* [How to complete this task]: Where the line containing "it. Return masks as SVG." appears in the records below, begin there and repeat each line exactly through the final one, dropping all pictures.

* [Information provided]:
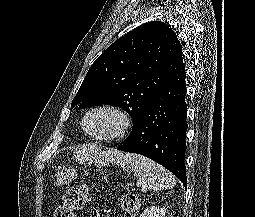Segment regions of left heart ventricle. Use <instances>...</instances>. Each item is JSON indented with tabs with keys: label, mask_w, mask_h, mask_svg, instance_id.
I'll list each match as a JSON object with an SVG mask.
<instances>
[{
	"label": "left heart ventricle",
	"mask_w": 255,
	"mask_h": 217,
	"mask_svg": "<svg viewBox=\"0 0 255 217\" xmlns=\"http://www.w3.org/2000/svg\"><path fill=\"white\" fill-rule=\"evenodd\" d=\"M86 129L94 135H107L118 127V119L107 111L92 113L86 120Z\"/></svg>",
	"instance_id": "1"
}]
</instances>
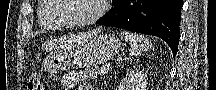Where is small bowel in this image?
Listing matches in <instances>:
<instances>
[{
  "mask_svg": "<svg viewBox=\"0 0 216 90\" xmlns=\"http://www.w3.org/2000/svg\"><path fill=\"white\" fill-rule=\"evenodd\" d=\"M61 83V90H72L75 87H78L79 90H93L92 86L88 82L83 81L79 74L73 70L64 73Z\"/></svg>",
  "mask_w": 216,
  "mask_h": 90,
  "instance_id": "c3829d8e",
  "label": "small bowel"
}]
</instances>
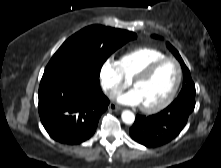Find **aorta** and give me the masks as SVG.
Listing matches in <instances>:
<instances>
[{
  "label": "aorta",
  "instance_id": "aorta-1",
  "mask_svg": "<svg viewBox=\"0 0 221 168\" xmlns=\"http://www.w3.org/2000/svg\"><path fill=\"white\" fill-rule=\"evenodd\" d=\"M121 118L125 124H132L135 120V115L133 112L129 110H125L122 112Z\"/></svg>",
  "mask_w": 221,
  "mask_h": 168
}]
</instances>
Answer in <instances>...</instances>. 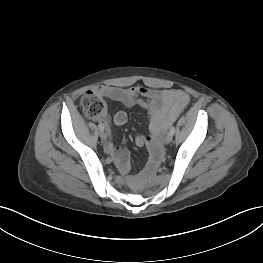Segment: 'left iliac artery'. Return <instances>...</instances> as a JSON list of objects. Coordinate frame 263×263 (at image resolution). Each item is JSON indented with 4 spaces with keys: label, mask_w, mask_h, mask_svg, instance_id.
<instances>
[{
    "label": "left iliac artery",
    "mask_w": 263,
    "mask_h": 263,
    "mask_svg": "<svg viewBox=\"0 0 263 263\" xmlns=\"http://www.w3.org/2000/svg\"><path fill=\"white\" fill-rule=\"evenodd\" d=\"M170 132H171L172 134L175 133V127H174V126H172V127L170 128Z\"/></svg>",
    "instance_id": "44dca946"
}]
</instances>
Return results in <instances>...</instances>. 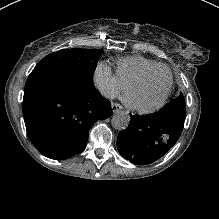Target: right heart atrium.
<instances>
[{"label": "right heart atrium", "mask_w": 219, "mask_h": 219, "mask_svg": "<svg viewBox=\"0 0 219 219\" xmlns=\"http://www.w3.org/2000/svg\"><path fill=\"white\" fill-rule=\"evenodd\" d=\"M93 80L98 89L110 98L116 97L124 89L111 68L104 63H100L94 68Z\"/></svg>", "instance_id": "obj_1"}]
</instances>
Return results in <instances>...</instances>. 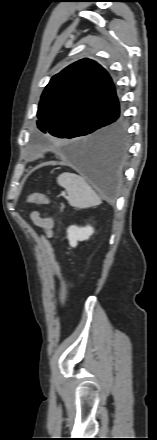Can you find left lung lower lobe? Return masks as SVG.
I'll return each mask as SVG.
<instances>
[{
	"mask_svg": "<svg viewBox=\"0 0 157 440\" xmlns=\"http://www.w3.org/2000/svg\"><path fill=\"white\" fill-rule=\"evenodd\" d=\"M71 163L102 192L112 194L119 182L128 150L127 123L120 110L98 133L82 143L66 145Z\"/></svg>",
	"mask_w": 157,
	"mask_h": 440,
	"instance_id": "0a47b994",
	"label": "left lung lower lobe"
}]
</instances>
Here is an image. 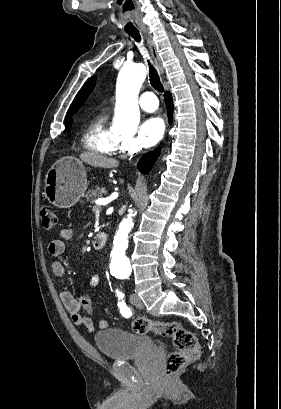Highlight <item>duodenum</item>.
Instances as JSON below:
<instances>
[{"label":"duodenum","instance_id":"obj_1","mask_svg":"<svg viewBox=\"0 0 281 409\" xmlns=\"http://www.w3.org/2000/svg\"><path fill=\"white\" fill-rule=\"evenodd\" d=\"M106 243V237L104 234H97L93 239V246L97 250H101Z\"/></svg>","mask_w":281,"mask_h":409}]
</instances>
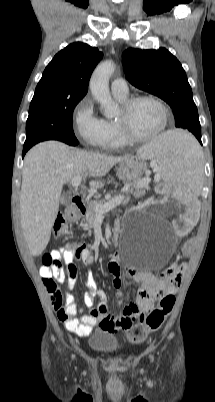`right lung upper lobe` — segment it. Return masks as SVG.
I'll return each instance as SVG.
<instances>
[{"label":"right lung upper lobe","instance_id":"right-lung-upper-lobe-1","mask_svg":"<svg viewBox=\"0 0 215 402\" xmlns=\"http://www.w3.org/2000/svg\"><path fill=\"white\" fill-rule=\"evenodd\" d=\"M102 56L97 48L85 43L68 45L48 64L34 95L82 99L88 91L92 71Z\"/></svg>","mask_w":215,"mask_h":402}]
</instances>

* [Written solution]:
`right lung upper lobe` — segment it. Return masks as SVG.
I'll return each instance as SVG.
<instances>
[{"label":"right lung upper lobe","instance_id":"right-lung-upper-lobe-1","mask_svg":"<svg viewBox=\"0 0 215 402\" xmlns=\"http://www.w3.org/2000/svg\"><path fill=\"white\" fill-rule=\"evenodd\" d=\"M102 56L97 48L85 43L68 45L48 64L34 95L82 99L88 91L92 71Z\"/></svg>","mask_w":215,"mask_h":402}]
</instances>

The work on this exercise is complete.